Well, I'm pretty damn sure that a sagely man can indeed be injured, but I'll give Chuang Tzu his poetic license.
His main point seems to be the same as what Alan Watts said above. Going through life in a relaxed fashion is better than being unduly tense.
As regards cats, I found a You Tube video that explains how they can fall from high places and come away in pretty good shape.
Great post. And great analogy, the cat thing. (And cool vid. Everyone knows cats can fall and walk away, but I had no idea they could manage so many floors!)
Haha, another cool analogy -- albeit maybe not intended as such -- is the drunk! No, really. Given what we know of the insubstantiality of both life and self, eat-drink-make-merry-tomorrow-you-die would appear to be one not unreasonable strategy to live off of, provide one has the temperament to carry it off fully and right through till the very end!
Posted by: Appreciative Reader | August 19, 2022 at 05:50 AM
[“In the same way, it is the philosophy of the Tao that we are all falling off a tree, at every moment of our lives. As a matter of fact, the moment we were born we were kicked off a precipice and we are falling, and there is nothing that can stop it.”]
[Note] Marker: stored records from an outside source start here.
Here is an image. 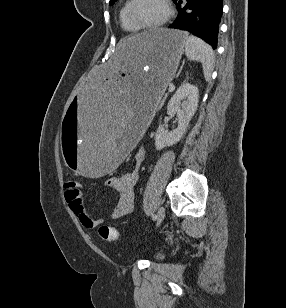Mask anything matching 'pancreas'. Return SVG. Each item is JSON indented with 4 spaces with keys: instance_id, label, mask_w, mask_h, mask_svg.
Wrapping results in <instances>:
<instances>
[{
    "instance_id": "1",
    "label": "pancreas",
    "mask_w": 286,
    "mask_h": 308,
    "mask_svg": "<svg viewBox=\"0 0 286 308\" xmlns=\"http://www.w3.org/2000/svg\"><path fill=\"white\" fill-rule=\"evenodd\" d=\"M164 100H159L156 102L155 107H160L163 104Z\"/></svg>"
}]
</instances>
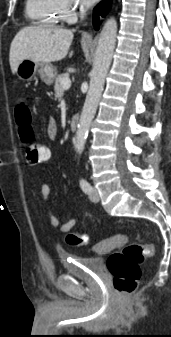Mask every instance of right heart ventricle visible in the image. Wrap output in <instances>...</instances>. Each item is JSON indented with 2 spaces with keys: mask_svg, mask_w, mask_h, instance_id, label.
I'll use <instances>...</instances> for the list:
<instances>
[{
  "mask_svg": "<svg viewBox=\"0 0 171 337\" xmlns=\"http://www.w3.org/2000/svg\"><path fill=\"white\" fill-rule=\"evenodd\" d=\"M25 11L38 24L55 25L61 20L55 0H26Z\"/></svg>",
  "mask_w": 171,
  "mask_h": 337,
  "instance_id": "obj_1",
  "label": "right heart ventricle"
}]
</instances>
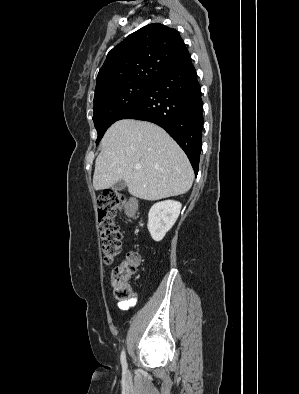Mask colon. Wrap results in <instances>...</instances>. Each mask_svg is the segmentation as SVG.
<instances>
[{
	"label": "colon",
	"mask_w": 299,
	"mask_h": 394,
	"mask_svg": "<svg viewBox=\"0 0 299 394\" xmlns=\"http://www.w3.org/2000/svg\"><path fill=\"white\" fill-rule=\"evenodd\" d=\"M125 202V196L114 190L103 192L96 200L101 251L105 263H112L120 254L121 233L114 217ZM139 264V254L131 251L113 270L110 285L116 299L125 301L132 298L131 280Z\"/></svg>",
	"instance_id": "5ec220e1"
}]
</instances>
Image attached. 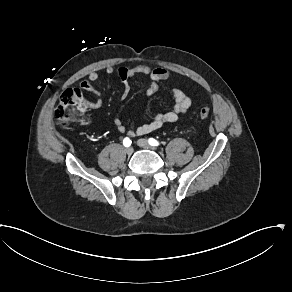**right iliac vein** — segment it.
<instances>
[{"label": "right iliac vein", "mask_w": 292, "mask_h": 292, "mask_svg": "<svg viewBox=\"0 0 292 292\" xmlns=\"http://www.w3.org/2000/svg\"><path fill=\"white\" fill-rule=\"evenodd\" d=\"M126 154L131 155L133 153V148L132 147H127L125 149Z\"/></svg>", "instance_id": "right-iliac-vein-1"}]
</instances>
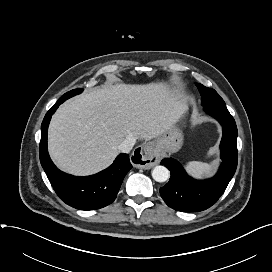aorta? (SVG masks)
Returning <instances> with one entry per match:
<instances>
[{"label": "aorta", "instance_id": "aorta-1", "mask_svg": "<svg viewBox=\"0 0 272 272\" xmlns=\"http://www.w3.org/2000/svg\"><path fill=\"white\" fill-rule=\"evenodd\" d=\"M152 177L157 182H165L170 177V172L165 166H155L152 170Z\"/></svg>", "mask_w": 272, "mask_h": 272}]
</instances>
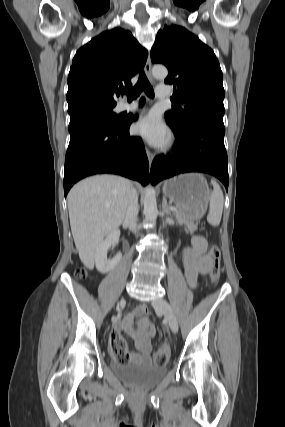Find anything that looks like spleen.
I'll use <instances>...</instances> for the list:
<instances>
[{"mask_svg": "<svg viewBox=\"0 0 285 427\" xmlns=\"http://www.w3.org/2000/svg\"><path fill=\"white\" fill-rule=\"evenodd\" d=\"M212 184L213 192L209 199V213L207 215V221L212 226H218L222 217L224 197L220 186L215 181H212Z\"/></svg>", "mask_w": 285, "mask_h": 427, "instance_id": "obj_1", "label": "spleen"}]
</instances>
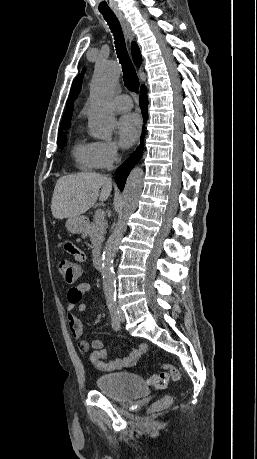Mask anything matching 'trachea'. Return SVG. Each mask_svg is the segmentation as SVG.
<instances>
[{
	"mask_svg": "<svg viewBox=\"0 0 257 459\" xmlns=\"http://www.w3.org/2000/svg\"><path fill=\"white\" fill-rule=\"evenodd\" d=\"M101 14L108 23L114 36L116 52L120 64L122 65L124 84L128 90L138 92L139 79L128 55L119 21L112 11H101Z\"/></svg>",
	"mask_w": 257,
	"mask_h": 459,
	"instance_id": "1",
	"label": "trachea"
}]
</instances>
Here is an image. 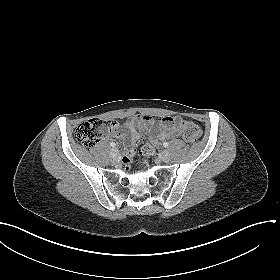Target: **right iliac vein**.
<instances>
[{
    "label": "right iliac vein",
    "instance_id": "1",
    "mask_svg": "<svg viewBox=\"0 0 280 280\" xmlns=\"http://www.w3.org/2000/svg\"><path fill=\"white\" fill-rule=\"evenodd\" d=\"M110 154H111V157H112L114 160H116V159L118 158V156H119V151H118L117 148H113V149L111 150Z\"/></svg>",
    "mask_w": 280,
    "mask_h": 280
}]
</instances>
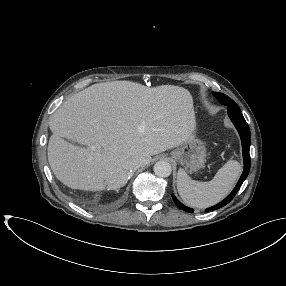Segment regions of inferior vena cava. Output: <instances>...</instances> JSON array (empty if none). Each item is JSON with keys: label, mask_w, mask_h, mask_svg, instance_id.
<instances>
[{"label": "inferior vena cava", "mask_w": 286, "mask_h": 286, "mask_svg": "<svg viewBox=\"0 0 286 286\" xmlns=\"http://www.w3.org/2000/svg\"><path fill=\"white\" fill-rule=\"evenodd\" d=\"M140 166H141L140 162H135L134 165H133V170L137 169Z\"/></svg>", "instance_id": "inferior-vena-cava-1"}]
</instances>
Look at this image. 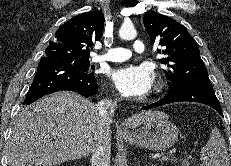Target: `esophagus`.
<instances>
[{
	"label": "esophagus",
	"mask_w": 231,
	"mask_h": 166,
	"mask_svg": "<svg viewBox=\"0 0 231 166\" xmlns=\"http://www.w3.org/2000/svg\"><path fill=\"white\" fill-rule=\"evenodd\" d=\"M119 132H120V133H125V134L127 133V131L124 130V129H120Z\"/></svg>",
	"instance_id": "34e87169"
}]
</instances>
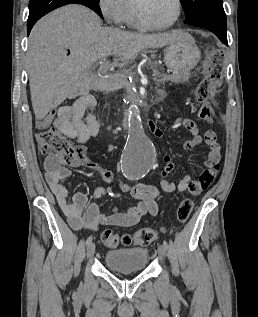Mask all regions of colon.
I'll list each match as a JSON object with an SVG mask.
<instances>
[{"instance_id": "5ec220e1", "label": "colon", "mask_w": 258, "mask_h": 317, "mask_svg": "<svg viewBox=\"0 0 258 317\" xmlns=\"http://www.w3.org/2000/svg\"><path fill=\"white\" fill-rule=\"evenodd\" d=\"M219 81L218 71L213 69L194 91V101L197 103V116L201 120L213 121L215 111L208 100L211 98L212 89ZM39 151L42 154L56 156L65 164L78 166L85 158L83 147L75 145L65 139L62 134L54 128L42 130L37 137ZM194 209L192 199H184L177 207V219L185 222ZM158 231L152 228H142L134 234L119 235L112 230H105L102 233V240L109 248H116L119 245L128 247L131 245L146 246L158 238Z\"/></svg>"}]
</instances>
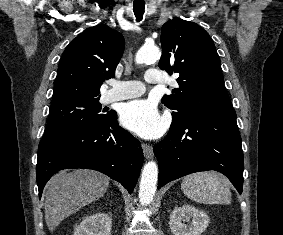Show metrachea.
I'll use <instances>...</instances> for the list:
<instances>
[{
  "mask_svg": "<svg viewBox=\"0 0 283 235\" xmlns=\"http://www.w3.org/2000/svg\"><path fill=\"white\" fill-rule=\"evenodd\" d=\"M145 9V3L144 2H134L133 3V11L134 15L136 17L137 22L142 20L143 14Z\"/></svg>",
  "mask_w": 283,
  "mask_h": 235,
  "instance_id": "3493384b",
  "label": "trachea"
}]
</instances>
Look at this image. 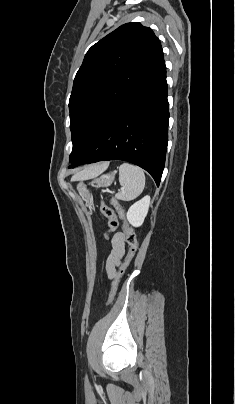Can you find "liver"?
Here are the masks:
<instances>
[{
  "instance_id": "6515ba94",
  "label": "liver",
  "mask_w": 235,
  "mask_h": 404,
  "mask_svg": "<svg viewBox=\"0 0 235 404\" xmlns=\"http://www.w3.org/2000/svg\"><path fill=\"white\" fill-rule=\"evenodd\" d=\"M107 166V163L101 165H93L85 167L83 170L77 172L72 179L73 180H83L88 178H93L99 175Z\"/></svg>"
}]
</instances>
The saying ‘going with the flow’ came to mind on reading this and I believe there is a lot of sense in a middle way between ‘Not too tense.’ Not too rigid.’ But then I thought how fortunate I am to have the kind of life situation where I am able to steer a course between such extremes.
I can imagine many an infant at the start of life and ‘free falling’ from their tree, suddenly being grabbed by other, equally falling individuals, who hi-jacks them into some belief system that hangs a heavy conceptual construct on how to think and how to live. I am thinking of children who are born into cultures which impose rigid belief systems onto them that they unwittingly accept and which govern the rest of their lives. They grow up clinging to these ideas and have little chance of throwing them off and living the relaxed life.
In fact, even those who have not been indoctrinated into a particular belief system, their early life situation can cause them to grab onto any number of things to protect (or even prevent) them in their falling – such as wealth, position, family, projects, organisations etc. All of which could obviate the ideal ‘middle way.’
It is apparent that life, being precarious, practically invites us to embrace extremes that prevents ‘free’ falling – with the illusion of either not falling or of landing safely. The question is, how is a mind shackled to extremes, able to see this and drop the baggage in order to ‘fall’ (and perhaps land) naturally?
Posted by: Ron E. | August 20, 2022 at 07:14 AM
Age is just the process of change happening.
You could live your entire life as the most honest, kindest and compassionate person on the entire planet and you will still experience the natural effects of the aging process.
How you come into relationship to those natural effects will define whether you grow old as the perpetual worrier or you adapt to the changes with an acceptance that allows the mind to be at peace.
The aging process is not a punishment imposed by a figment of the imagination.
The punishment is imposed by our own minds that cannot accept its actuality.
Of course, there are many things we can do throughout our lives to make the aging process perhaps more comfortable, but the likelihood is that we’ve been so busy doing other things that our minds forget the process exists and we only get reminded once a year when we attach ourselves to a new number.
Then it seems that all of a sudden, bits of us start slowing down, wearing out or falling off and we don’t like it.
We get a stark reminder of the inevitability of death and how time might be running out and we don’t like that either.
The root cause of the worrying mind will always be found in not wanting our current experience to be as it is.
Age is just a number we become attached to.
Like every other human experience, age is a state of mind.
The secret to a contented life is to embrace the change.
Therefore, grow old disgracefully ....................
Let grey be the new black.
You’ve earned the right to be old. Throw away the beige and grey clothes and get some color back into your life.